(THE DATA)

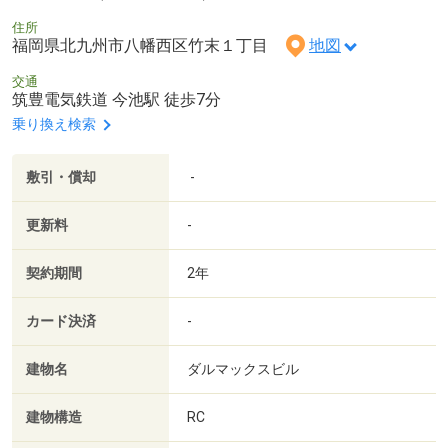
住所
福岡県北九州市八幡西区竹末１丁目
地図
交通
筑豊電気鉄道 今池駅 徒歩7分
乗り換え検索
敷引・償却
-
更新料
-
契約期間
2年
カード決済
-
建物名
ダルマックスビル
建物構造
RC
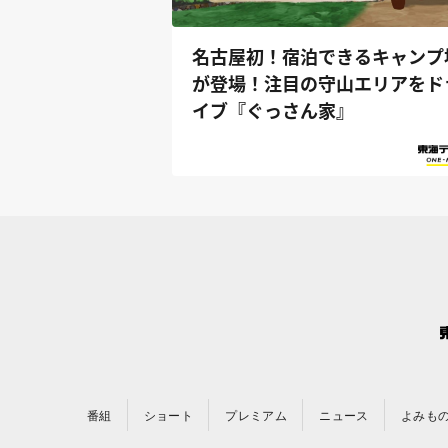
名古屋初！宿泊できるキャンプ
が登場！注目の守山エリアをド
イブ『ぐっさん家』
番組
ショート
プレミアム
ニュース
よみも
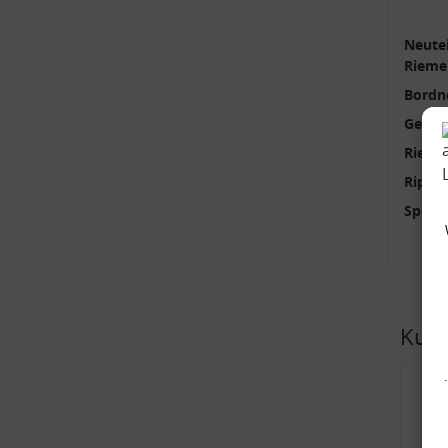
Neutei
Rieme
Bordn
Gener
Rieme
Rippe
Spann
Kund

(End THE DATA)
(THE DATA)

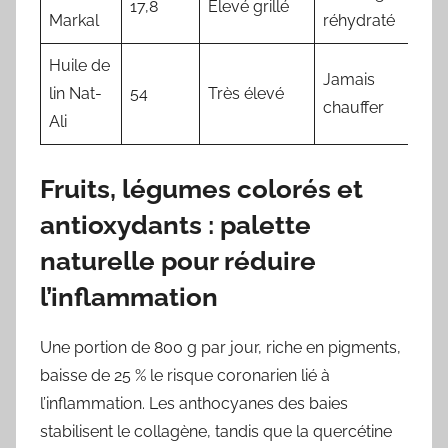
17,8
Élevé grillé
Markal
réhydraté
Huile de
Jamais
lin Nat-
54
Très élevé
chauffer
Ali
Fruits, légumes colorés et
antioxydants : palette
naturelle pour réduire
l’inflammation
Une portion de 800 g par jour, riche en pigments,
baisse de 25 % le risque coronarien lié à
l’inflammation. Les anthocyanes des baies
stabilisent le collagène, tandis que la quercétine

(End THE DATA)
(THE DATA)

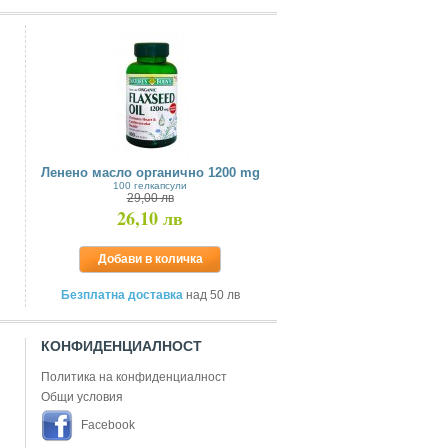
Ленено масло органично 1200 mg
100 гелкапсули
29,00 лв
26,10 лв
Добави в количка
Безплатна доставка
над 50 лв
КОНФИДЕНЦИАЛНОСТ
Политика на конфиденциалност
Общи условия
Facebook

(End THE DATA)

TRY IT
Scan the listing for "inflammation" and copy out each line that has it.

RESULT
l’inflammation
l’inflammation. Les anthocyanes des baies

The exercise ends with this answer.